Kansas officials seeking to renew KanCare are asking people covered by the privatized Medicaid program to trust them to make it better.  In a series of recent public hearings, state officials have assured providers and beneficiaries that KanCare 2.0 will fix the administrative and service-delivery problems that have plagued the current program since its inception. … Since 2013, three for-profit companies known as managed care organizations have administered KanCare, which provides health insurance to more than 420,000 low-income, disabled and elderly Kansans. Though many states have contracted with MCOs to run their Medicaid programs, Kansas was the first to privatize services for people with disabilities.  The move to privatization prompted immediate complaints from providers and recipients alike about increased red tape and reductions in services. Those complaints have subsided in recent years but haven’t stopped. …

Caregivers of disabled left in dark under Kansas’ private healthcare system
Source: Andy Marso, Kansas City Star, November 12, 2017

… The Star found other caregivers who were asked to sign off on plans of care without knowing if they included cuts — one of several concerns about transparency that have arisen since the state became the first in the country to privatize its entire Medicaid program by establishing KanCare in 2013. KanCare has made the Medicaid system in Kansas less collaborative and more secretive for people with disabilities, a group of independent case managers from Johnson County said in an August interview with The Star. When the system was run by the state and a network of disability non-profits, the case managers said, the focus was on figuring out what services could help and how to find them. Now it’s about justifying the services they’re getting. …
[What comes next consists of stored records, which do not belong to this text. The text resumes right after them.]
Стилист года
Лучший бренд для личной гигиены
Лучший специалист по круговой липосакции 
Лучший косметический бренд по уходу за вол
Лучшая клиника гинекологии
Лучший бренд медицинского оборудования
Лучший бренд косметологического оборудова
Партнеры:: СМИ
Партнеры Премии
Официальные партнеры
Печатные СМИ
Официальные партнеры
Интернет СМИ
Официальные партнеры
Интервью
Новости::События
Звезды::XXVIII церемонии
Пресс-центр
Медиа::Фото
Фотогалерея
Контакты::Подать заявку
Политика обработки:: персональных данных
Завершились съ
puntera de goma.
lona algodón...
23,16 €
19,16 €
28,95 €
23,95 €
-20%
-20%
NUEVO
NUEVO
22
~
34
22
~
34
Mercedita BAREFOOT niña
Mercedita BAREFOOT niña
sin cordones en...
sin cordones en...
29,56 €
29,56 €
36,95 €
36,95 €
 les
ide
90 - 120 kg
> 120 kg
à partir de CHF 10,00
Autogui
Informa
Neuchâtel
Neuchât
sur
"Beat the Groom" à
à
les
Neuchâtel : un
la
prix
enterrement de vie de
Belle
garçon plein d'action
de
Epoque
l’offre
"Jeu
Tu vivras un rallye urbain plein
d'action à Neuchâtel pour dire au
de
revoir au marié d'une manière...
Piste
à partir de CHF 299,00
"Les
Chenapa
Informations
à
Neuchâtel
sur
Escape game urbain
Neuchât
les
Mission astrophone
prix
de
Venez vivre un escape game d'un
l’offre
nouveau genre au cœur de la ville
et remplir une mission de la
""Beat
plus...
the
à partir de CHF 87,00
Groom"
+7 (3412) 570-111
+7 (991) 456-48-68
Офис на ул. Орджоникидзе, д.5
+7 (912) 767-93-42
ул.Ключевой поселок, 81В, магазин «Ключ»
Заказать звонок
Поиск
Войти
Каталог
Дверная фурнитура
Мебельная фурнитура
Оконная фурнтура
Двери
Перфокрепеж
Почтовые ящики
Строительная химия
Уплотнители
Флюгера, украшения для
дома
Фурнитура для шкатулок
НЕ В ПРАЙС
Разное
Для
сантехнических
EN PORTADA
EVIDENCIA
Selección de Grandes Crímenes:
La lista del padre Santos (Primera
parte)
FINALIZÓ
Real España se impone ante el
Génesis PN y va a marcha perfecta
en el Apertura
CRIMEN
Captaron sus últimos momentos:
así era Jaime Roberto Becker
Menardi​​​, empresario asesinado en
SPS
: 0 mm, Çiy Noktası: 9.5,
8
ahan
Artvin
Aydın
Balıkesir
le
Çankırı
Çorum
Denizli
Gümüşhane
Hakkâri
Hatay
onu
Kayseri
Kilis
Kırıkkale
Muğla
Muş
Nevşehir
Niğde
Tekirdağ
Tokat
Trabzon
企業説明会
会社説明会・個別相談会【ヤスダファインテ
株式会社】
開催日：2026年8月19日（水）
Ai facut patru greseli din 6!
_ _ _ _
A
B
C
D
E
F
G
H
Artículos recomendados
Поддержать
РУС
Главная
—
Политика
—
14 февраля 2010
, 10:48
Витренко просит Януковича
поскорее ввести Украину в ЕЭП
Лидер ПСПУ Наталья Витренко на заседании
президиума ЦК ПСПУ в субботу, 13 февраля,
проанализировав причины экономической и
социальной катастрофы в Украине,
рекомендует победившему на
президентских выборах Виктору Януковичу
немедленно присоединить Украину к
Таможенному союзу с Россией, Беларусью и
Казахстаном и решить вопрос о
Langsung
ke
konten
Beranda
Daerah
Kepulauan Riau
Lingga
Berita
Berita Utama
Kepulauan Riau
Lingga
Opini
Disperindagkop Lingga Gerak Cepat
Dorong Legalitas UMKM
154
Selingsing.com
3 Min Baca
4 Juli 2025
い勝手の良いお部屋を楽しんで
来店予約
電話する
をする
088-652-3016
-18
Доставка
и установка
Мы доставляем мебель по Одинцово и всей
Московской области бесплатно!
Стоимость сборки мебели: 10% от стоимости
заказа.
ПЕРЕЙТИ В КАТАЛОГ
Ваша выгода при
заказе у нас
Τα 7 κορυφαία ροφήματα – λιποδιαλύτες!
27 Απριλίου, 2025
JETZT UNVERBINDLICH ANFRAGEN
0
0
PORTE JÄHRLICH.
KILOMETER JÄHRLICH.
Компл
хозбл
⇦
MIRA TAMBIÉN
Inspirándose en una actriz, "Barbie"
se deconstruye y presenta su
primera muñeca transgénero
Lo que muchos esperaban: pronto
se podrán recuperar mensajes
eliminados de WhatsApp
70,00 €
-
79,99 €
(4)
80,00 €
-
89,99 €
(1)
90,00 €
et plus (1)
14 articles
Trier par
Kansas proposes Medicaid work requirement
Source: Jonathan Shorman, Kansas City Star, October 27, 2017

The next version of Kansas’ privatized Medicaid program will require about 12,000 adults to work, a stipulation no state’s program currently includes. State officials unveiled their proposal for KanCare 2.0 on Friday. The program serves more than 400,000 residents but right now has no work requirement. The federal government must approve the proposal before implementation, a process expected to take months. …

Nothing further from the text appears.